How to Set Standards

We cannot set a standard unless we decide what we want. We must set up a line of increase, a variable that operationalizes what we are looking for:


This variable is usually brought to life by a test. Then it is the calibrations of the test's items which define the line, and help us to decide how much is "enough". The measures of the test-takers show us who is "more" and who is "less". Making pass/fail decisions requires comparing two points on our line. One point is the measure of the student. The other is our standard. If the test is intended to stratify the test-takers, then many standards may need to be set. [Another attempt at objective standard setting is the Lewis, Mitzel, Green (1996) Bookmark standard-setting procedure.]

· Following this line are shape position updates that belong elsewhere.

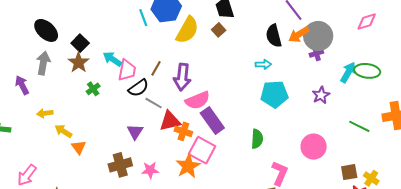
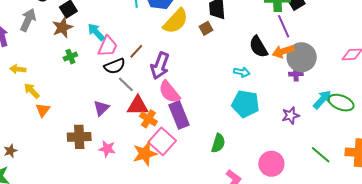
black semicircle: (274, 36) -> (258, 47), turned -30
pink semicircle: (198, 100) -> (169, 92), turned 60

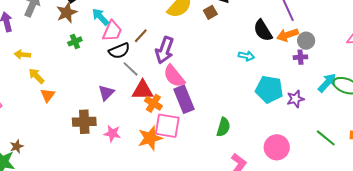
gray circle: (302, 57) -> (306, 41), size x0.6
cyan pentagon: (245, 104) -> (269, 89), moved
pink square: (162, 141) -> (167, 126), turned -32
brown star: (10, 151) -> (17, 146), moved

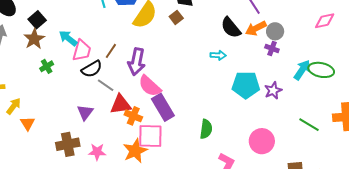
purple cross: (300, 57) -> (272, 48), turned 32
yellow arrow: (36, 76) -> (14, 106), turned 90

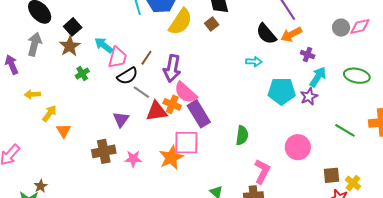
gray circle: (275, 31) -> (341, 28), moved
cyan arrow: (302, 70) -> (318, 77), moved
orange cross: (133, 116) -> (172, 104), moved

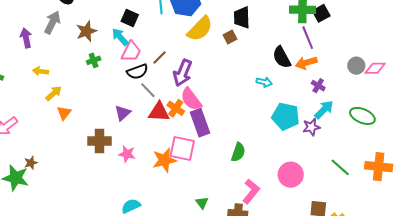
black square: (73, 27) -> (130, 18), moved, turned -36

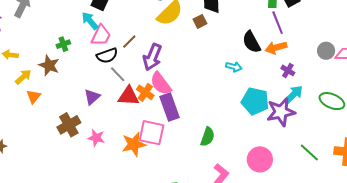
brown star: (86, 31) -> (49, 65), moved, turned -30
purple star: (311, 127) -> (281, 112), size x1.6
brown cross: (99, 141) -> (69, 125), turned -30

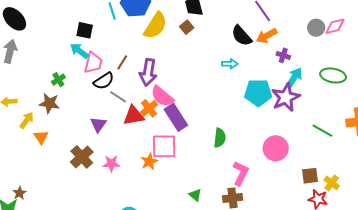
orange cross: (145, 92) -> (149, 108), turned 30
orange star: (134, 144) -> (149, 162), size x0.7

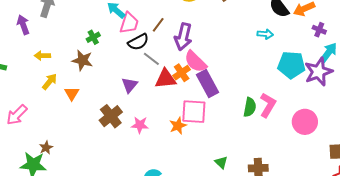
yellow arrow: (27, 120) -> (50, 82), moved
pink L-shape: (241, 173) -> (268, 105), moved

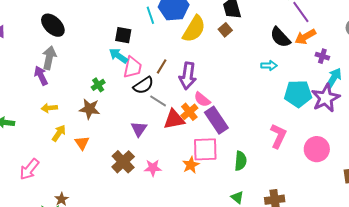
purple arrow: (23, 25) -> (41, 76), moved
pink semicircle: (195, 62) -> (202, 99), size x0.7
green semicircle: (250, 107) -> (241, 161), moved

The first decision in placing the standard is to locate a criterion point. What point on the arithmetic variable marks out enough "addition"? This requires the qualitative judgment of content experts.

The second decision is to decide on a mastery level. What rate of success on "addition" items is expected? A mastery level of 100% success implies perfect arithmetic ability - an impossibility. 50% success would be at the criterion point. 75% success, 1.1 logits above it. 90% success, 2.2 logits up. Again qualitative judgement is required, guided by the purpose of the test. The criterion point and the mastery level together define the standard.

The locations of person measures and standards are inevitably uncertain:


The best we can do is to estimate them with some amount of precision. We can use the normal distribution to qualify our decisions. If we locate a boundary 1.6 standard errors below a student's point estimate, we leave above us 95% of the reasonable-to-expect locations of the student's uncertain position. To put this way of dealing with uncertainty into practice we bracket each point estimate of a measure by ±1.6 Standard Errors:


This marks the end points at which we can have 95% confidence in decisions in one direction or the other. Similarly for the standard.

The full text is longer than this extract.